Your goal: Give an exact copy of the line that has "9505651953. (M) LITERATURA" and of every line below it, through the last, with nothing else.

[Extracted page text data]

%%

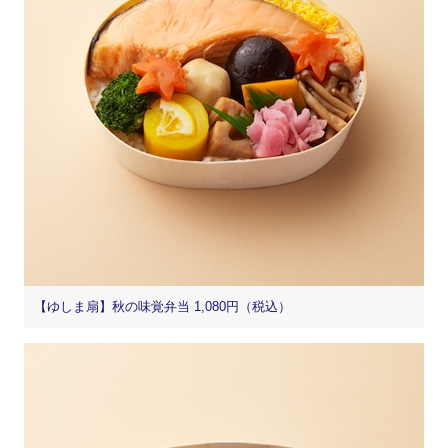
【ゆしま扇】秋の味覚弁当 1,080円（税込）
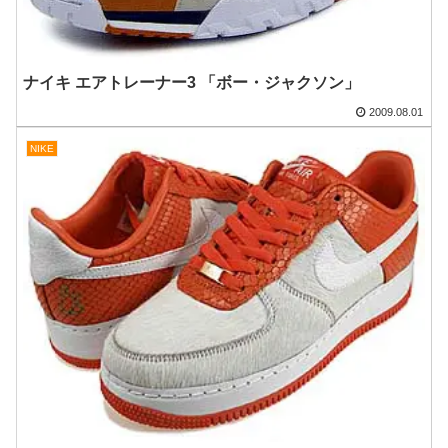
ナイキ エアトレーナー3 「ボー・ジャクソン」
2009.08.01
NIKE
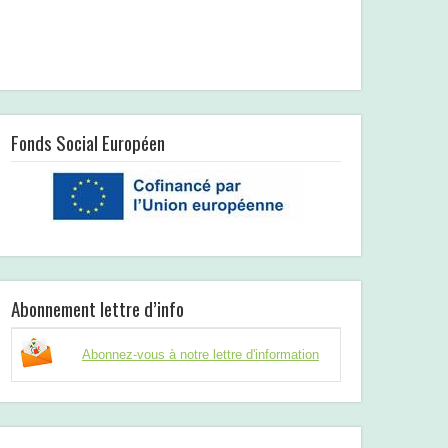
Fonds Social Européen
Abonnement lettre d’info
Abonnez-vous à notre lettre d'information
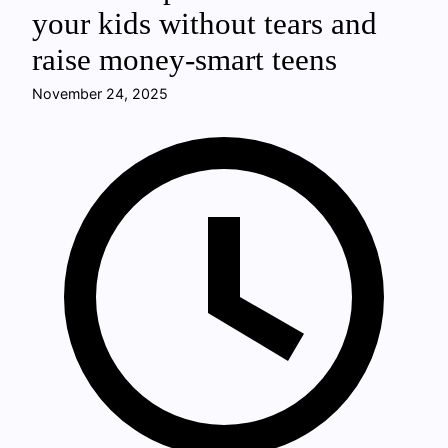
your kids without tears and
raise money-smart teens
November 24, 2025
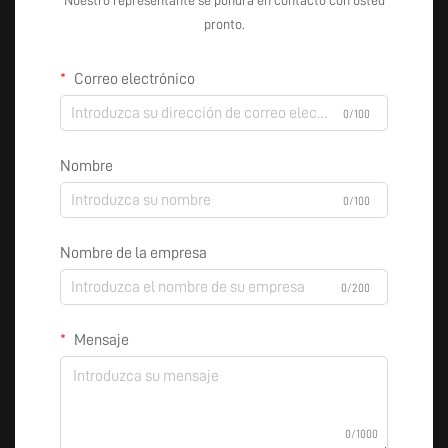
Nuestro representante se pondrá en contacto con usted
pronto.
Correo electrónico
0/100
Nombre
0/100
Nombre de la empresa
0/200
Mensaje
0/1000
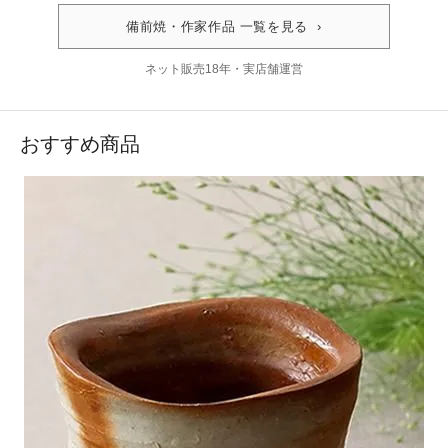
備前焼・作家作品 一覧を見る ›
ネット販売18年・実店舗運営
おすすめ商品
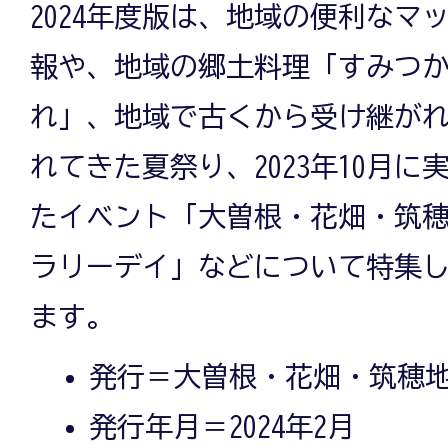
2024年度版は、地域の便利なマ
報や、地域の郷土料理「すみつ
れ」、地域で古くから受け継が
れてきた夏祭り、2023年10月に
たイベント「大曽根・花畑・筑
ラリーデイ」などについて特集
ます。
発行＝大曽根・花畑・筑穂
発行年月＝2024年2月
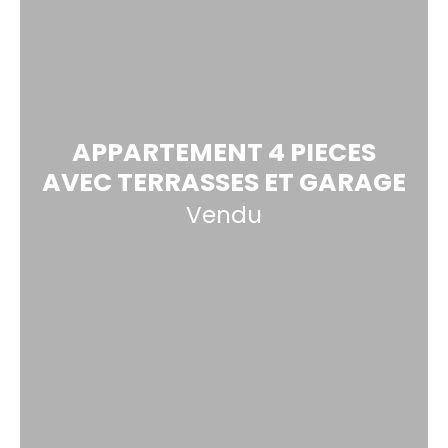
APPARTEMENT 4 PIECES
AVEC TERRASSES ET GARAGE
Vendu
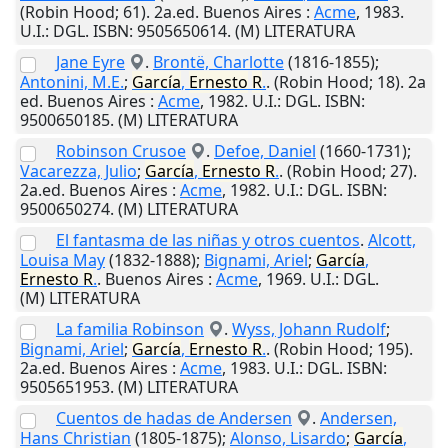
(Robin Hood; 61). 2a.ed.
Buenos Aires
:
Acme
,
1983
.
U.I.
: DGL. ISBN: 9505650614. (M) LITERATURA
Jane Eyre
.
Brontë, Charlotte
(1816-1855);
Antonini, M.E.
;
García
,
Ernesto
R
.
. (Robin Hood; 18). 2a
ed.
Buenos Aires
:
Acme
,
1982
.
U.I.
: DGL. ISBN:
9500650185. (M) LITERATURA
Robinson Crusoe
.
Defoe, Daniel
(1660-1731);
Vacarezza, Julio
;
García
,
Ernesto
R
.
. (Robin Hood; 27).
2a.ed.
Buenos Aires
:
Acme
,
1982
.
U.I.
: DGL. ISBN:
9500650274. (M) LITERATURA
El fantasma de las niñas y otros cuentos
.
Alcott,
Louisa May
(1832-1888);
Bignami, Ariel
;
García
,
Ernesto
R
.
.
Buenos Aires
:
Acme
,
1969
.
U.I.
: DGL.
(M) LITERATURA
La familia Robinson
.
Wyss, Johann Rudolf
;
Bignami, Ariel
;
García
,
Ernesto
R
.
. (Robin Hood; 195).
2a.ed.
Buenos Aires
:
Acme
,
1983
.
U.I.
: DGL. ISBN:
9505651953. (M) LITERATURA
Cuentos de hadas de Andersen
.
Andersen,
Hans Christian
(1805-1875);
Alonso, Lisardo
;
García
,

%%

Task response:
9505651953. (M) LITERATURA
Cuentos de hadas de Andersen
.
Andersen,
Hans Christian
(1805-1875);
Alonso, Lisardo
;
García
,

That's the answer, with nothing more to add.